▽

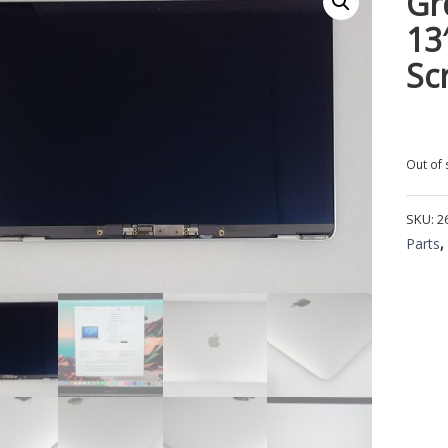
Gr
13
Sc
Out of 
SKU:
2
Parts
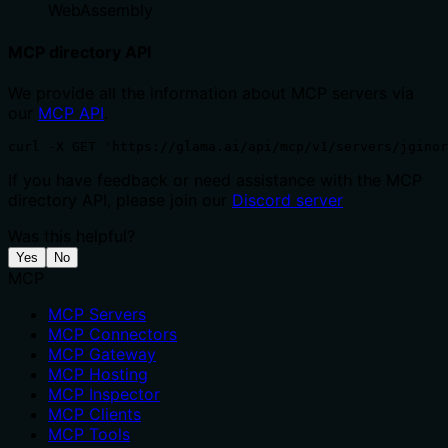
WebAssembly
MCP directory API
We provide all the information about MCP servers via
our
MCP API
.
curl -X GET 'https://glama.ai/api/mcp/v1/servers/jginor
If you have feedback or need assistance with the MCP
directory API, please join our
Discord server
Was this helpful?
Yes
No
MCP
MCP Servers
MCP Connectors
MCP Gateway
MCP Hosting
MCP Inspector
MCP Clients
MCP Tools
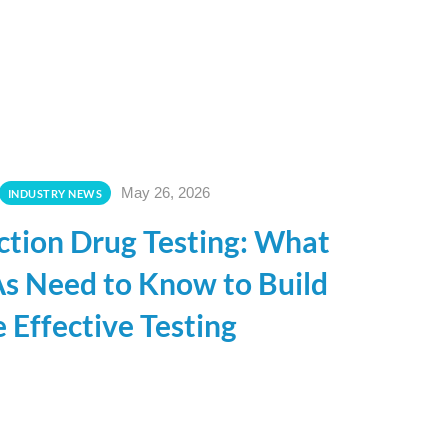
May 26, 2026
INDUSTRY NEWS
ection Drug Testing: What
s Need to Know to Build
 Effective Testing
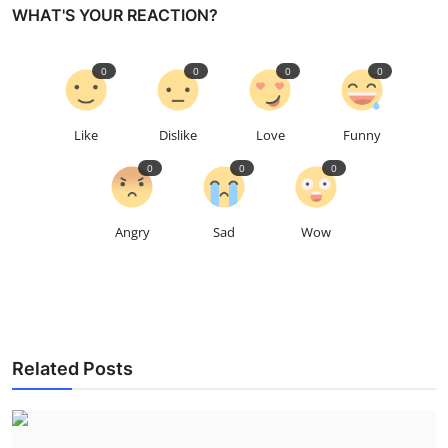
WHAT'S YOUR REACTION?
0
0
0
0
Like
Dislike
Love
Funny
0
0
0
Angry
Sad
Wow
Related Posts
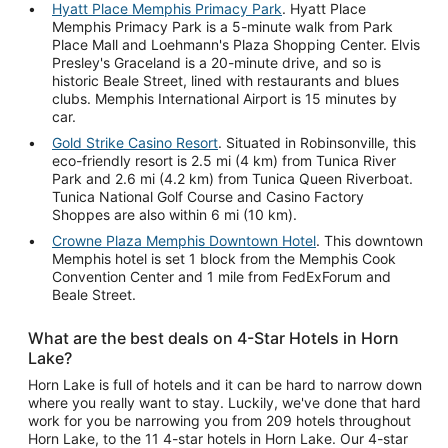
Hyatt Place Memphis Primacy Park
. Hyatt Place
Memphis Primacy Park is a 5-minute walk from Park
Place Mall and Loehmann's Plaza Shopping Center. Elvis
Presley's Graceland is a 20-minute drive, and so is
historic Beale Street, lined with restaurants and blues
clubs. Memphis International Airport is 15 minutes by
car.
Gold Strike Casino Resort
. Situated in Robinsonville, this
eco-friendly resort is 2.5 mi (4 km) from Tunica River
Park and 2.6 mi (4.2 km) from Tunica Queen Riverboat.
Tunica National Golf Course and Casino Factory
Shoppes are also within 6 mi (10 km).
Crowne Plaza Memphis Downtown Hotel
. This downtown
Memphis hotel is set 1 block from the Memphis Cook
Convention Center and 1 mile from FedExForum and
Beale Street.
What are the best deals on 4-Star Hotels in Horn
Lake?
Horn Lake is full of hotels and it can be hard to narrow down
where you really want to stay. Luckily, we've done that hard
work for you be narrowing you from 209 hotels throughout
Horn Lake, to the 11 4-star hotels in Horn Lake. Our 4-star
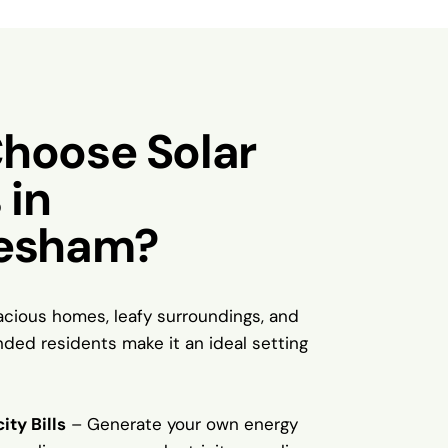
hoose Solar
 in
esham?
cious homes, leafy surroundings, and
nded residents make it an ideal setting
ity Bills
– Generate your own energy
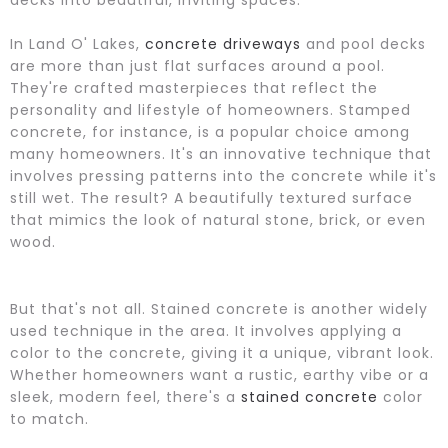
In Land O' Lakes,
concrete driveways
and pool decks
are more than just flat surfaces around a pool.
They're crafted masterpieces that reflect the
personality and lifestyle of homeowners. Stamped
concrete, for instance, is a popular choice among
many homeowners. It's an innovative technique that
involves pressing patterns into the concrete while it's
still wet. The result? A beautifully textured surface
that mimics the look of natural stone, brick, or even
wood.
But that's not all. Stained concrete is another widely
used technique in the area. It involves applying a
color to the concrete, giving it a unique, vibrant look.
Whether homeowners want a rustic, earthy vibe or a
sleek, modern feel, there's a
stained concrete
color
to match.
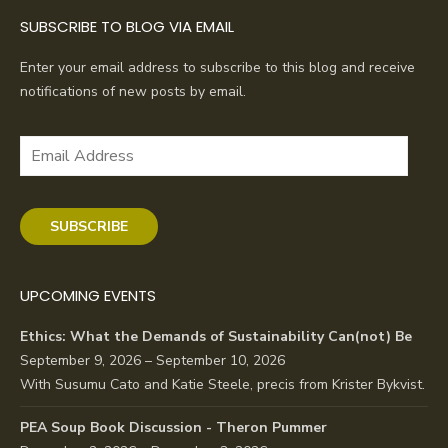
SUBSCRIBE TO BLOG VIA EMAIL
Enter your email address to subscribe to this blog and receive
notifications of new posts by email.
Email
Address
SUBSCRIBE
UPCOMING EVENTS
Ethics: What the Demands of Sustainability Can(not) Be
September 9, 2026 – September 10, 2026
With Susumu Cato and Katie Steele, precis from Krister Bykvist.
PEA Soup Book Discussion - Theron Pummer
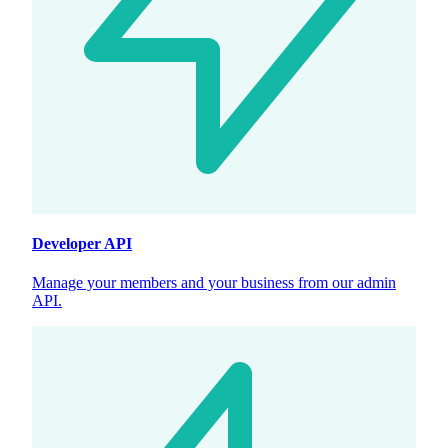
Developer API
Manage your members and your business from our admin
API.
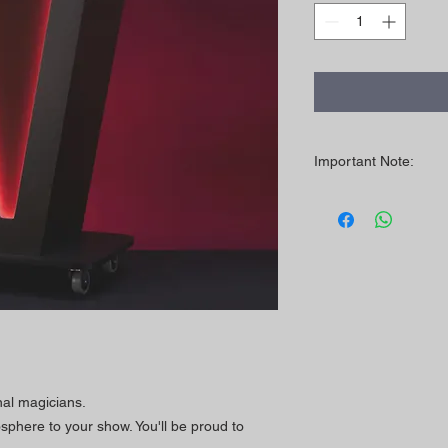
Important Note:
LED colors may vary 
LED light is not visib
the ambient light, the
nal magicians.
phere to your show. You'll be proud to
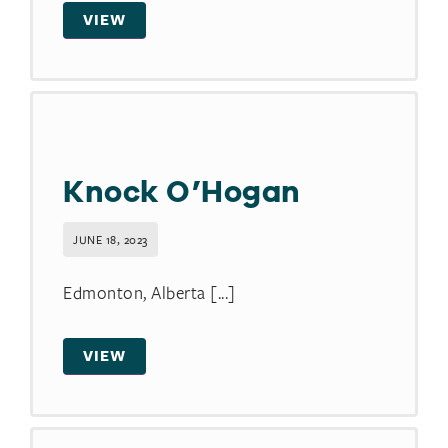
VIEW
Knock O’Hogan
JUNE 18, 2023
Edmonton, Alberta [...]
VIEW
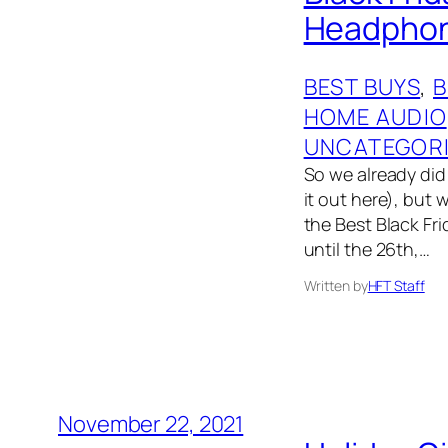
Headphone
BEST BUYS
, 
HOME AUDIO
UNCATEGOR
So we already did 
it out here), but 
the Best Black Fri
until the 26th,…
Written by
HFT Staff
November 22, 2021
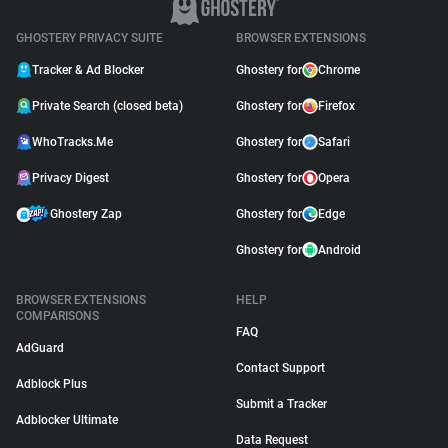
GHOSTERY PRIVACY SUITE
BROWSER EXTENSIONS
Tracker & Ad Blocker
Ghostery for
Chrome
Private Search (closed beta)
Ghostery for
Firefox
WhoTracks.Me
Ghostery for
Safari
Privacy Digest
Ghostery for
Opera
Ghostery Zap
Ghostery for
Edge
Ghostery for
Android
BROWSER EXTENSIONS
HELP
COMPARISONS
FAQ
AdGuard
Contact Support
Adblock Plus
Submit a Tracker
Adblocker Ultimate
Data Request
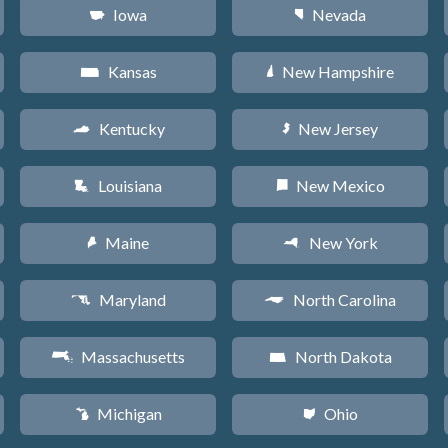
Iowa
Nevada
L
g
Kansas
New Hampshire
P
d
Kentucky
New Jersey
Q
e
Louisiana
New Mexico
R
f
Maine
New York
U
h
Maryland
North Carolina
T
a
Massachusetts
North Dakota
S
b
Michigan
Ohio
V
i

△

- [WHAT YOU ARE ASKED TO DO] Omitting the images, output each record precisely as written.

- [RESPONSE BELOW]
Gr
13
Sc
Out of 
SKU:
2
Parts
WebAssembly
MCP directory API
We provide all the information about MCP servers via
our
MCP API
.
curl -X GET 'https://glama.ai/api/mcp/v1/servers/jginor
If you have feedback or need assistance with the MCP
directory API, please join our
Discord server
Was this helpful?
Yes
No
MCP
MCP Servers
MCP Connectors
MCP Gateway
MCP Hosting
MCP Inspector
MCP Clients
MCP Tools
May 26, 2026
INDUSTRY NEWS
ection Drug Testing: What
s Need to Know to Build
 Effective Testing
WHAT'S YOUR REACTION?
0
0
0
0
Like
Dislike
Love
Funny
0
0
0
Angry
Sad
Wow
Related Posts
Hyatt Place Memphis Primacy Park
. Hyatt Place
Memphis Primacy Park is a 5-minute walk from Park
Place Mall and Loehmann's Plaza Shopping Center. Elvis
Presley's Graceland is a 20-minute drive, and so is
historic Beale Street, lined with restaurants and blues
clubs. Memphis International Airport is 15 minutes by
car.
Gold Strike Casino Resort
. Situated in Robinsonville, this
eco-friendly resort is 2.5 mi (4 km) from Tunica River
Park and 2.6 mi (4.2 km) from Tunica Queen Riverboat.
Tunica National Golf Course and Casino Factory
Shoppes are also within 6 mi (10 km).
Crowne Plaza Memphis Downtown Hotel
. This downtown
Memphis hotel is set 1 block from the Memphis Cook
Convention Center and 1 mile from FedExForum and
Beale Street.
What are the best deals on 4-Star Hotels in Horn
Lake?
Horn Lake is full of hotels and it can be hard to narrow down
where you really want to stay. Luckily, we've done that hard
work for you be narrowing you from 209 hotels throughout
Horn Lake, to the 11 4-star hotels in Horn Lake. Our 4-star
hoose Solar
 in
esham?
cious homes, leafy surroundings, and
nded residents make it an ideal setting
ity Bills
– Generate your own energy
In Land O' Lakes,
concrete driveways
and pool decks
are more than just flat surfaces around a pool.
They're crafted masterpieces that reflect the
personality and lifestyle of homeowners. Stamped
concrete, for instance, is a popular choice among
many homeowners. It's an innovative technique that
involves pressing patterns into the concrete while it's
still wet. The result? A beautifully textured surface
that mimics the look of natural stone, brick, or even
wood.
But that's not all. Stained concrete is another widely
used technique in the area. It involves applying a
color to the concrete, giving it a unique, vibrant look.
Whether homeowners want a rustic, earthy vibe or a
sleek, modern feel, there's a
stained concrete
color
to match.
SUBSCRIBE TO BLOG VIA EMAIL
Enter your email address to subscribe to this blog and receive
notifications of new posts by email.
Email
Address
SUBSCRIBE
UPCOMING EVENTS
Ethics: What the Demands of Sustainability Can(not) Be
September 9, 2026 – September 10, 2026
With Susumu Cato and Katie Steele, precis from Krister Bykvist.
PEA Soup Book Discussion - Theron Pummer
Developer API
Manage your members and your business from our admin
API.
Important Note:
LED colors may vary 
LED light is not visib
the ambient light, the
nal magicians.
phere to your show. You'll be proud to
VIEW
Knock O’Hogan
JUNE 18, 2023
Edmonton, Alberta [...]
VIEW
Headphone
BEST BUYS
, 
HOME AUDIO
UNCATEGOR
So we already did 
it out here), but 
the Best Black Fri
until the 26th,…
Written by
HFT Staff
November 22, 2021
GHOSTERY PRIVACY SUITE
BROWSER EXTENSIONS
Tracker & Ad Blocker
Ghostery for
Chrome
Private Search (closed beta)
Ghostery for
Firefox
WhoTracks.Me
Ghostery for
Safari
Privacy Digest
Ghostery for
Opera
Ghostery Zap
Ghostery for
Edge
Ghostery for
Android
BROWSER EXTENSIONS
HELP
COMPARISONS
FAQ
AdGuard
Contact Support
Adblock Plus
Submit a Tracker
Adblocker Ultimate
Data Request
Iowa
Nevada
L
g
Kansas
New Hampshire
P
d
Kentucky
New Jersey
Q
e
Louisiana
New Mexico
R
f
Maine
New York
U
h
Maryland
North Carolina
T
a
Massachusetts
North Dakota
S
b
Michigan
Ohio
V
i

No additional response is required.